Abstract

The structures and related properties of the complex [Ru(phen)2(6-OH-dppz)]2+ (phen = 1,10-phenanthroline; dppz = dipyrido [3,2-a:2',3'-c]phenazine) in the ground state (S0), the first singlet excited state (S1), and the first triplet excited state (T1) have been studied using density functional theory (DFT), time-dependent (TD) DFT, Hartree-Fock (HF), and configuration interaction singles (CIS) methods.
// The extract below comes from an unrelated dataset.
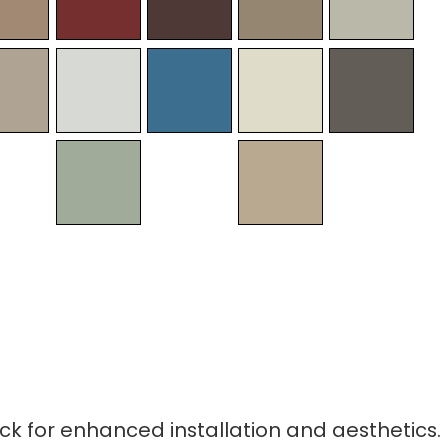
ck for enhanced installation and aesthetics.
Three electronic absorption-spectral bands (1MLCT, 1LL, and 1LL) lying in the range of 250-550 nm in vacuo and in aqueous solution were theoretically calculated, simulated, and assigned with TDDFT method. In particular, the theoretical results show the following: (1) The positive charges of central Ru atom in the excited states (S1 and T1) are greatly increased relative to those in the ground state (S0), and thus the Ru atom in the excited states can be regarded as Ru(III). (2) The positive charges on the main ligand (6-OH-dppz) in the excited states are considerably reduced, and thus the interaction between the main ligand (intercalative ligand) and DNA base pairs is considerably weakened. (3) The geometric structures in excited states are also distorted, resulting in obvious increase in the coordination bond length. It is advantageous to the complex forming a high oxidizing center (i.e., Ru(III) ion). On the basis of these results, a theoretical explanation on photoinduced oxidation reduction mechanism of DNA photocleavage by [Ru(phen)2(6-OH-dppz)](2+) has been presented.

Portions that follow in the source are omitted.